REQUIRED WORK
Only the pictures are dropped. Restate each line below word for word.

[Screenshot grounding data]
--------------------------------

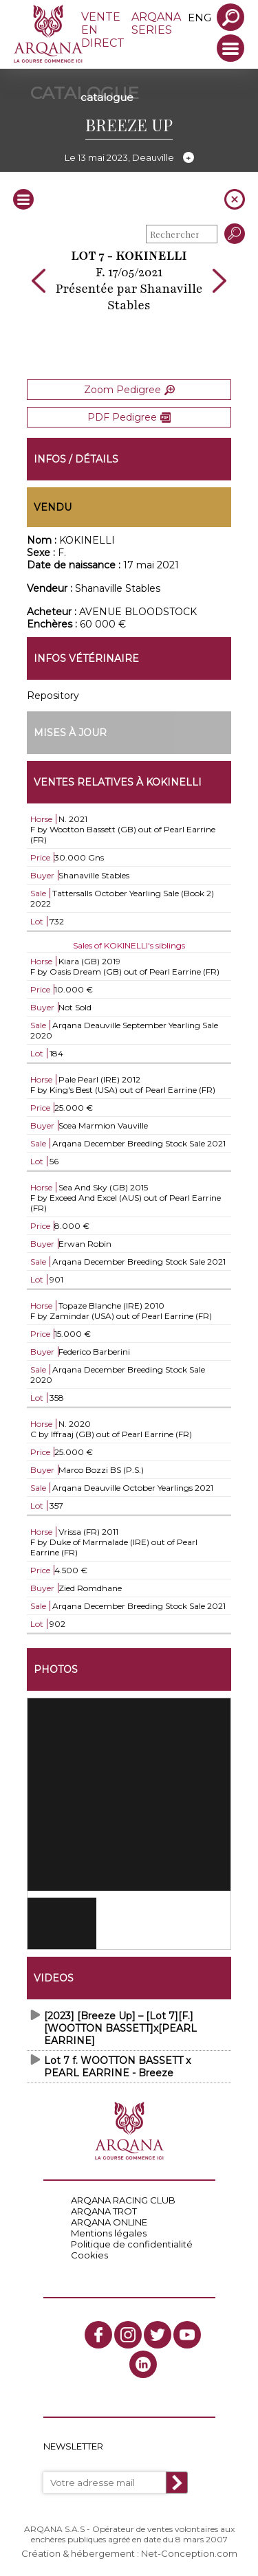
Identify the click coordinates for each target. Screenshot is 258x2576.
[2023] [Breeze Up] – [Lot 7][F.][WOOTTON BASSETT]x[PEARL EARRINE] (120, 2028)
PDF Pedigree (129, 417)
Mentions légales (109, 2233)
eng (199, 17)
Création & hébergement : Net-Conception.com (129, 2553)
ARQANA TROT (104, 2211)
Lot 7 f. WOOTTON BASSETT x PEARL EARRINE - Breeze (117, 2066)
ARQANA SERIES (156, 23)
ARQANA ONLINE (109, 2222)
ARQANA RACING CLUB (123, 2200)
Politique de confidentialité (132, 2244)
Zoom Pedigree (129, 390)
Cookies (89, 2255)
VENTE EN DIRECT (103, 29)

--------------------------------

EXERCISE ANSWER
Identify the click coordinates for each target. Screenshot is 258x2576.
[2023] [Breeze Up] – [Lot 7][F.][WOOTTON BASSETT]x[PEARL EARRINE] (120, 2028)
PDF Pedigree (129, 417)
Mentions légales (109, 2233)
eng (199, 17)
Création & hébergement : Net-Conception.com (129, 2553)
ARQANA TROT (104, 2211)
Lot 7 f. WOOTTON BASSETT x PEARL EARRINE - Breeze (117, 2066)
ARQANA SERIES (156, 23)
ARQANA ONLINE (109, 2222)
ARQANA RACING CLUB (123, 2200)
Politique de confidentialité (132, 2244)
Zoom Pedigree (129, 390)
Cookies (89, 2255)
VENTE EN DIRECT (103, 29)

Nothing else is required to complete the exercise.